I'm beginning to think that when it comes our region, outside of strong ENSO events, ENSO has little correlation on us. We've seen weak events and moderate events which have produced poor snow winters, cold winters, warm winter, prolific snow winters, etc. I know there are stats and data out there on this I just don't know it off the top of my head, but let's say like 55% of weak La Nina winters produced above-average snowfall across the major climo sites...that's not really much of a correlation.
Given where our region is located, there are so many other influences which help shape and define the pattern that I think at the end of the day the overall correlation of ENSO to us is very little (outside of strong events).
I've gone back to the drawing board with assessing La Nina Events, EL Nino events, neutral phases. Starting from scratch with breaking down events by strength (using the oceanic definitions) for the ENS-ONI, ONI, RONI and then looking at SOI data (using Long Paddock method), and then will incorporate MEI data. When it comes to ENSO and defining events, there is so much focus and emphasis on just oceanic SST's but the atmospheric response may be just as critical or hold more weight than the state and structure of SST's.
I've also always wondered how much of an influence patterns over Europe/Asia get the ball rolling.
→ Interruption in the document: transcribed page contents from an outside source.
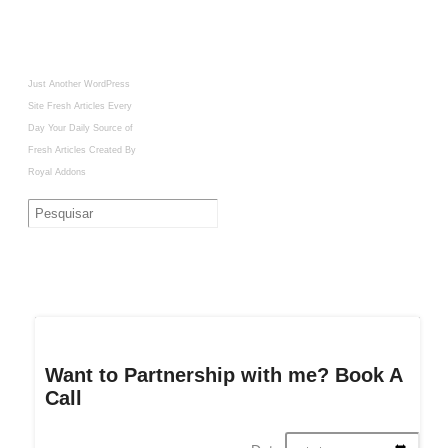
Just Another WordPress
Site
Fresh Articles Every
Day
Your Daily Source of
Fresh Articles
Created By
Royal Addons
Want to Partnership with me? Book A
Call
How the pattern evolves here eventually has downstream ramifications across the PAC...and this is when you introduce influences such as ENSO/MJO activity which help shape the pattern across the PAC...then this eventually has downstream ramifications on the pattern across North America, however, you also have what's going on within the PNA/EPO/NAO/AO domains which will help shape the pattern across North America.
What sucks is we have ENSO data which dates back to the 1800's but obviously that data needs to be used with precaution and we don't have a great database on variables such as OLR, winds, SSTs really until the satellite era began.